Connecting code and data

Commands such as dvc add, dvc push, and dvc pull can be executed independently of changes in the Git repository and therefore only provide the basis for managing large amounts of data and models. To achieve truly reproducible results, code and data must be connected.

Connecting Git and DVC

Design: André Henze, Berlin

With dvc stage, you can create individual processing stages, each of which is described by a source code file managed with Git, as well as other dependencies and output data. All stages together then form the DVC pipeline.

In our example dvc-example, the first stage is to split the data into training and test data:

$ uv run dvc stage add \
    -n prepare \
    -p prepare.seed,prepare.split \
    -d src/dvc_example/prepare.py -d data/data.xml \
    -o data/prepared \
    uv run python src/dvc_example/prepare.py data/data.xml
-n

specifies the name of the processing stage.

-p

specifies the parameters from the params.yaml file to be used for this stage.

See also

Parameterisation

-d

specifies dependencies for the reproducible command.

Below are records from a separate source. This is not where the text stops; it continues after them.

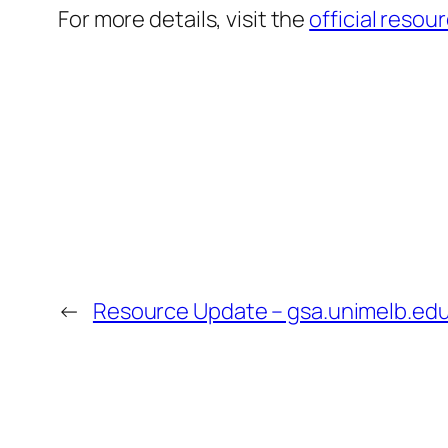
For more details, visit the
official resou
←
Resource Update – gsa.unimelb.edu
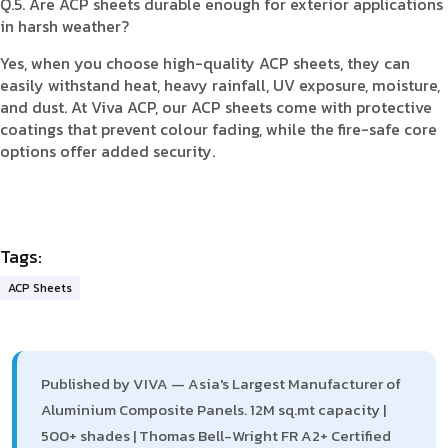
Q.5. Are ACP sheets durable enough for exterior applications
in harsh weather?
Yes, when you choose high-quality ACP sheets, they can
easily withstand heat, heavy rainfall, UV exposure, moisture,
and dust. At Viva ACP, our ACP sheets come with protective
coatings that prevent colour fading, while the fire-safe core
options offer added security.
Tags:
ACP Sheets
Published by VIVA — Asia's Largest Manufacturer of
Aluminium Composite Panels. 12M sq.mt capacity |
500+ shades | Thomas Bell-Wright FR A2+ Certified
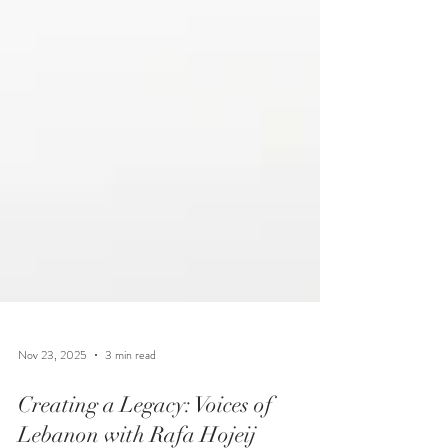
Nov 23, 2025
3 min read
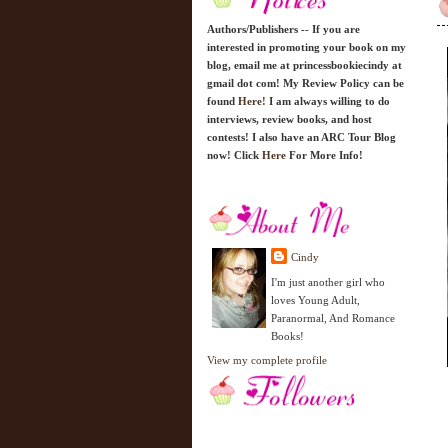
Authors/Publishers -- If you are
interested in promoting your book on my
blog, email me at princessbookiecindy at
gmail dot com! My Review Policy can be
found
Here!
I am always willing to do
interviews, review books, and host
contests! I also have an ARC Tour Blog
now! Click
Here
For More Info!
Cindy
I'm just another girl who
loves Young Adult,
Paranormal, And Romance
Books!
View my complete profile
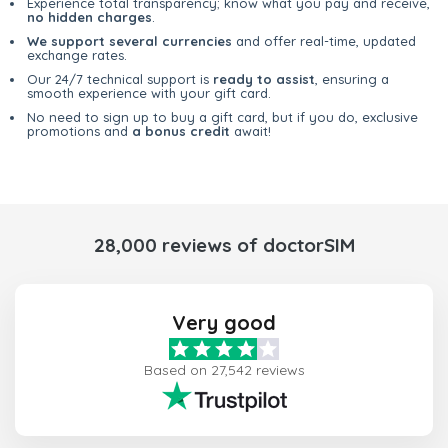
Experience total transparency; know what you pay and receive,
no hidden charges
.
We support several currencies
and offer real-time, updated
exchange rates.
Our 24/7 technical support is
ready to assist
, ensuring a
smooth experience with your gift card.
No need to sign up to buy a gift card, but if you do, exclusive
promotions and
a bonus credit
await!
28,000 reviews of doctorSIM
Very good
Based on 27,542 reviews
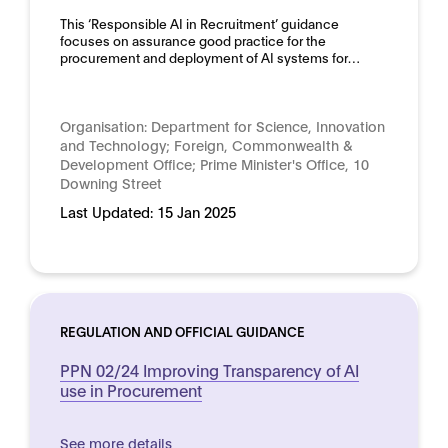
This ‘Responsible AI in Recruitment’ guidance
focuses on assurance good practice for the
procurement and deployment of AI systems for…
Organisation:
Department for Science, Innovation
and Technology; Foreign, Commonwealth &
Development Office; Prime Minister's Office, 10
Downing Street
Last Updated:
15 Jan 2025
REGULATION AND OFFICIAL GUIDANCE
PPN 02/24 Improving Transparency of AI
use in Procurement
See more details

When dvc repro is called to reproduce the results next time, DVC checks these dependencies and decides whether they are up to date or need to be re-executed to obtain more recent results.

-o

specifies the output file or output directory.

The generated dvc.yaml file then looks like this:

stages:
  prepare:
    cmd: uv run python src/dvc_example/prepare.py data/data.xml
    deps:
    - data/data.xml
    - src/dvc_example/prepare.py
    params:
    - prepare.seed
    - prepare.split
    outs:
    - data/prepared

If you now call uv run dvc repro, the files test.tsv and train.tsv will be created in data/prepared, and dvc.lock will be written. The directory structure will then look like this:

├── .dvc
├── .dvcignore
├── .git
├── .gitignore
├── .pre-commit-config.yaml
├── .python-version
├── .venv
├── README.md
├── data
│   ├── .gitignore
│   ├── data.xml
│   ├── data.xml.dvc
│   └── prepared
│       ├── test.tsv
│       └── train.tsv
├── dvc.lock
├── dvc.yaml
├── params.yaml
├── pyproject.toml
├── src
│   └── dvc_example
│       ├── __init__.py
│       └── prepare.py
└── uv.lock

See also

dvc repro

The new and modified programme and configuration files should now be managed in Git:

$ git add data/.gitignore dvc.lock dvc.yaml src/dvc_example/prepare.py
$ git commit -m ':sparkles: Add prepare step'

Hint

DVC knows from the pipeline definition that the files in data/prepared were generated in the prepare stage. You can restore them at any time with uv run dvc repro or uv run dvc commit.